> [WHAT YOU WILL DO]: Your job is to return the whole listing unchanged while skipping its images.

> [DATASET RECORDS]:
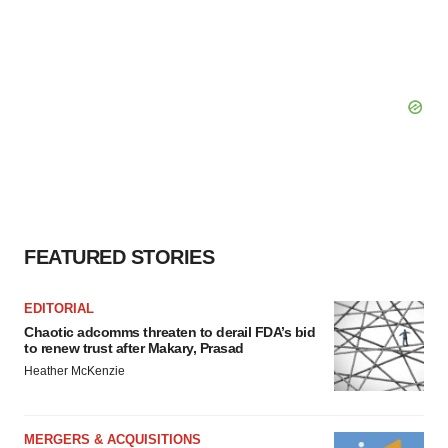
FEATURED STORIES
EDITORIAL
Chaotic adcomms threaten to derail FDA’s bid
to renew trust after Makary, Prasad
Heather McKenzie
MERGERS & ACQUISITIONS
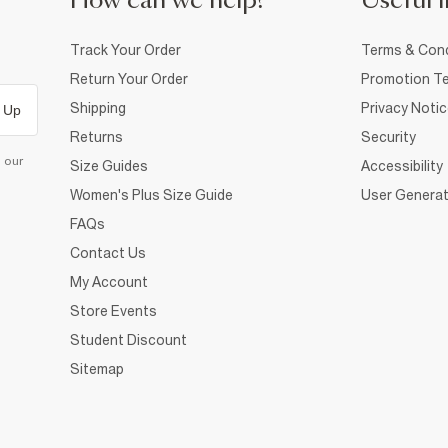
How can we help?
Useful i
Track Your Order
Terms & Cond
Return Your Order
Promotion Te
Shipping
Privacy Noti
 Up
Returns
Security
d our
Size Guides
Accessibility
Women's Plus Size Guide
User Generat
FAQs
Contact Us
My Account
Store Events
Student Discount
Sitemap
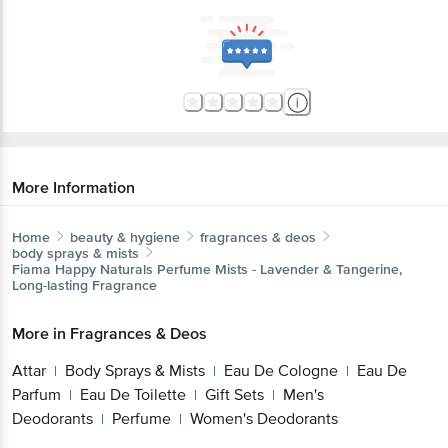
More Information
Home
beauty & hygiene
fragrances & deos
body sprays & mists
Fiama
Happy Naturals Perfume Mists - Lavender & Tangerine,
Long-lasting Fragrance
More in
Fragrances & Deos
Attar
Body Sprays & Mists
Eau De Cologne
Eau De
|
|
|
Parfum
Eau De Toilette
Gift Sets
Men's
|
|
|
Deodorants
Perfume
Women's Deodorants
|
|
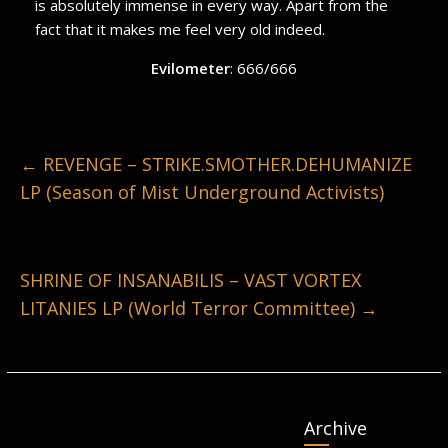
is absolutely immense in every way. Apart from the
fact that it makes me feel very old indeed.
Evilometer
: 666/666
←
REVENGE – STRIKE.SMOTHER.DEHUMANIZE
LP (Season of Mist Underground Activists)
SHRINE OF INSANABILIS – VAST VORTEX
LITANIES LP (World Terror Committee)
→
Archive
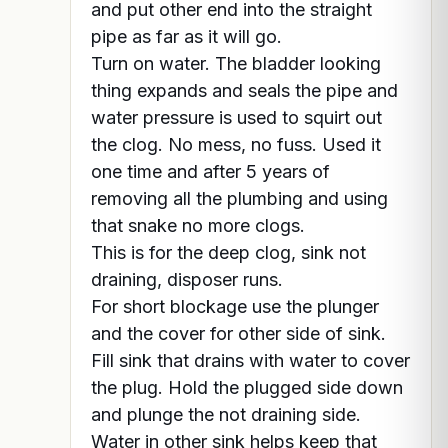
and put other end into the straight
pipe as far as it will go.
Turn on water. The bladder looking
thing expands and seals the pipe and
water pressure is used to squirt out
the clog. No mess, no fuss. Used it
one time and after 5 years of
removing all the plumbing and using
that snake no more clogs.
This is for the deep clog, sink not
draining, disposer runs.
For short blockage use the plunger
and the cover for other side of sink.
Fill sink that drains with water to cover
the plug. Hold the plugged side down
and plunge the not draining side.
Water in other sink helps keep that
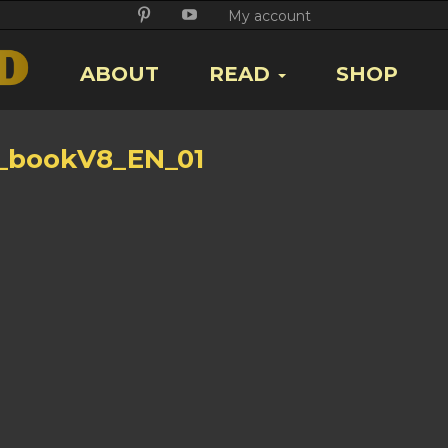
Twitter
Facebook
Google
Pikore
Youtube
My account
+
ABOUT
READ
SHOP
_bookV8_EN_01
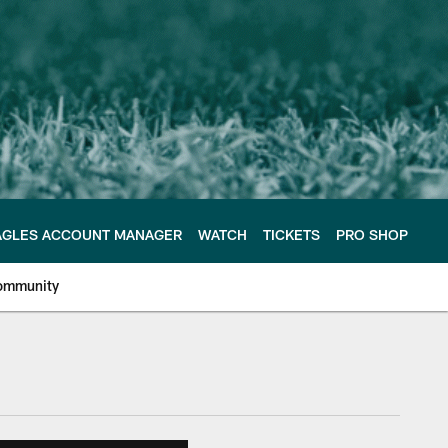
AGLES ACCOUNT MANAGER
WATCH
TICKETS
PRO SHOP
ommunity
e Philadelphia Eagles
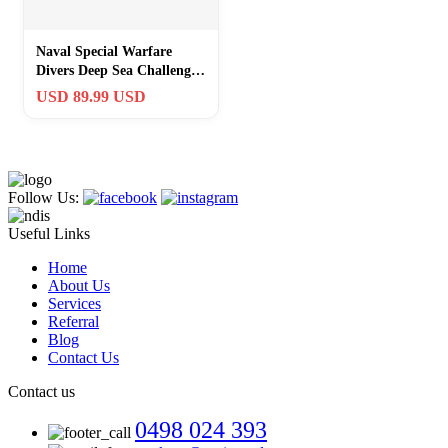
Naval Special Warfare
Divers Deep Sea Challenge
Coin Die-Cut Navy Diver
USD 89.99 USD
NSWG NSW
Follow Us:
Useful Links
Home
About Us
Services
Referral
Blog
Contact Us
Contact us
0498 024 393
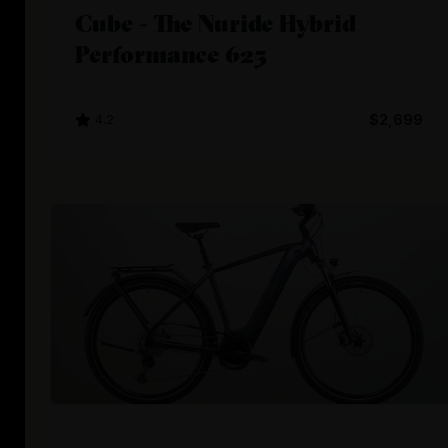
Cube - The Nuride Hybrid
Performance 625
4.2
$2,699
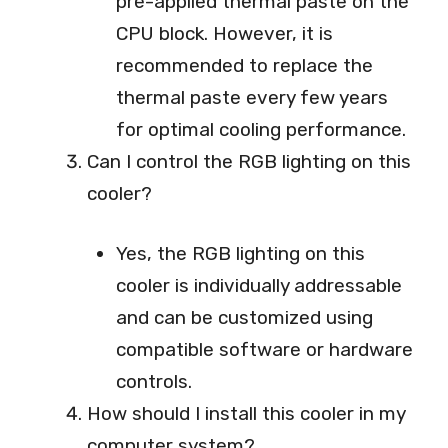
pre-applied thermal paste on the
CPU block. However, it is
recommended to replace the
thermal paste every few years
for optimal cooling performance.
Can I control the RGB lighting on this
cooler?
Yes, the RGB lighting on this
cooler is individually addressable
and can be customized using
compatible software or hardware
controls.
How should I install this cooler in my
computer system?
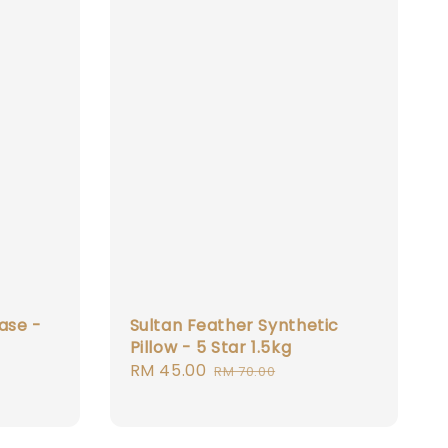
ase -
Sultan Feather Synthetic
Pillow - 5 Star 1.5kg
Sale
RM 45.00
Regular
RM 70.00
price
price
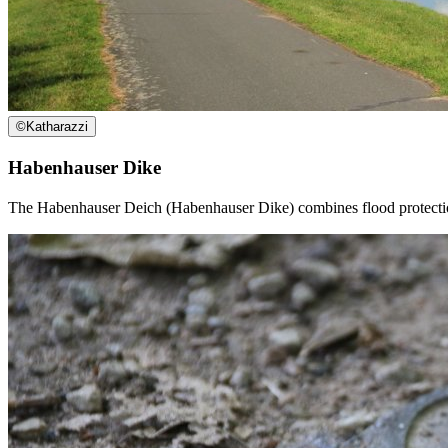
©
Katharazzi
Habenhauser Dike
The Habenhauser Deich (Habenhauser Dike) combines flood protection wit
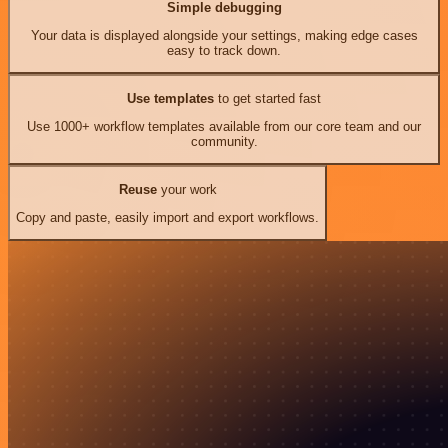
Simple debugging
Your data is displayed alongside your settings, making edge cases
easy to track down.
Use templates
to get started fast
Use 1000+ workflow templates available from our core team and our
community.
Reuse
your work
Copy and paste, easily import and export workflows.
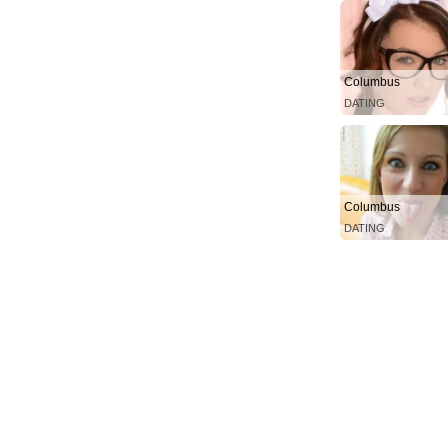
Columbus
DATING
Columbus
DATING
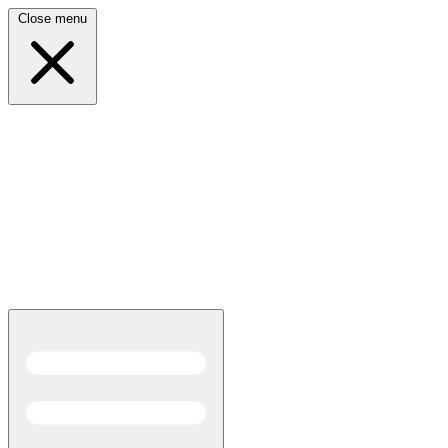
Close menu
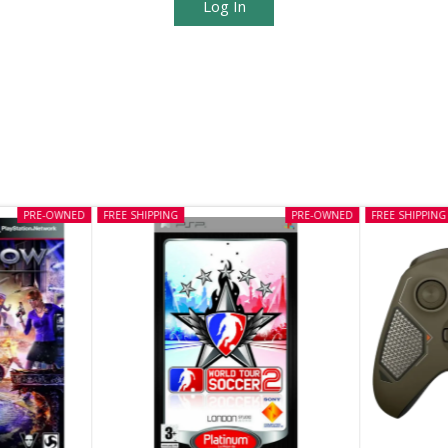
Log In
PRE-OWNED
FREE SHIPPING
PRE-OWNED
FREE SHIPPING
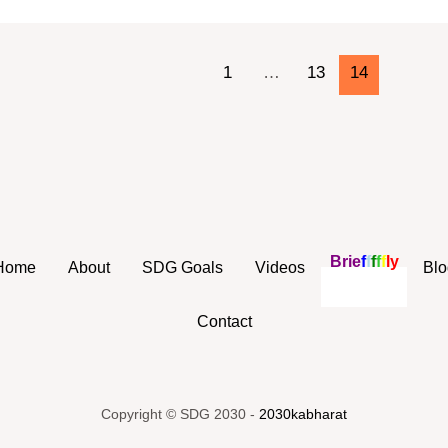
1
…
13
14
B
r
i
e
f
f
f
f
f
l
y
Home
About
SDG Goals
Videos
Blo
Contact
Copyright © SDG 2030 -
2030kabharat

> [WRITTEN SOLUTION]:
FEATURED STORIES
EDITORIAL
Chaotic adcomms threaten to derail FDA’s bid
to renew trust after Makary, Prasad
Heather McKenzie
MERGERS & ACQUISITIONS
How can we help?
Useful i
Track Your Order
Terms & Cond
Return Your Order
Promotion Te
Shipping
Privacy Noti
 Up
Returns
Security
d our
Size Guides
Accessibility
Women's Plus Size Guide
User Generat
FAQs
Contact Us
My Account
Store Events
Student Discount
Sitemap
More Information
Home
beauty & hygiene
fragrances & deos
body sprays & mists
Fiama
Happy Naturals Perfume Mists - Lavender & Tangerine,
Long-lasting Fragrance
More in
Fragrances & Deos
Attar
Body Sprays & Mists
Eau De Cologne
Eau De
|
|
|
Parfum
Eau De Toilette
Gift Sets
Men's
|
|
|
Deodorants
Perfume
Women's Deodorants
|
|
is absolutely immense in every way. Apart from the
fact that it makes me feel very old indeed.
Evilometer
: 666/666
←
REVENGE – STRIKE.SMOTHER.DEHUMANIZE
LP (Season of Mist Underground Activists)
SHRINE OF INSANABILIS – VAST VORTEX
LITANIES LP (World Terror Committee)
→
Archive
and put other end into the straight
pipe as far as it will go.
Turn on water. The bladder looking
thing expands and seals the pipe and
water pressure is used to squirt out
the clog. No mess, no fuss. Used it
one time and after 5 years of
removing all the plumbing and using
that snake no more clogs.
This is for the deep clog, sink not
draining, disposer runs.
For short blockage use the plunger
and the cover for other side of sink.
Fill sink that drains with water to cover
the plug. Hold the plugged side down
and plunge the not draining side.
Water in other sink helps keep that
Twitter
Facebook
Google
Pikore
Youtube
My account
+
ABOUT
READ
SHOP
_bookV8_EN_01
AGLES ACCOUNT MANAGER
WATCH
TICKETS
PRO SHOP
ommunity
e Philadelphia Eagles
Naval Special Warfare
Divers Deep Sea Challenge
Coin Die-Cut Navy Diver
USD 89.99 USD
NSWG NSW
Follow Us:
Useful Links
Home
About Us
Services
Referral
Blog
Contact Us
Contact us
0498 024 393
Cube - The Nuride Hybrid
Performance 625
4.2
$2,699
pre-applied thermal paste on the
CPU block. However, it is
recommended to replace the
thermal paste every few years
for optimal cooling performance.
Can I control the RGB lighting on this
cooler?
Yes, the RGB lighting on this
cooler is individually addressable
and can be customized using
compatible software or hardware
controls.
How should I install this cooler in my
computer system?
ase -
Sultan Feather Synthetic
Pillow - 5 Star 1.5kg
Sale
RM 45.00
Regular
RM 70.00
price
price
©
Katharazzi
Habenhauser Dike
The Habenhauser Deich (Habenhauser Dike) combines flood protection wit
Simple debugging
Your data is displayed alongside your settings, making edge cases
easy to track down.
Use templates
to get started fast
Use 1000+ workflow templates available from our core team and our
community.
Reuse
your work
Copy and paste, easily import and export workflows.
Columbus
DATING
Columbus
DATING
Close menu
Log In
PRE-OWNED
FREE SHIPPING
PRE-OWNED
FREE SHIPPING
1
…
13
14
B
r
i
e
f
f
f
f
f
l
y
Home
About
SDG Goals
Videos
Blo
Contact
Copyright © SDG 2030 -
2030kabharat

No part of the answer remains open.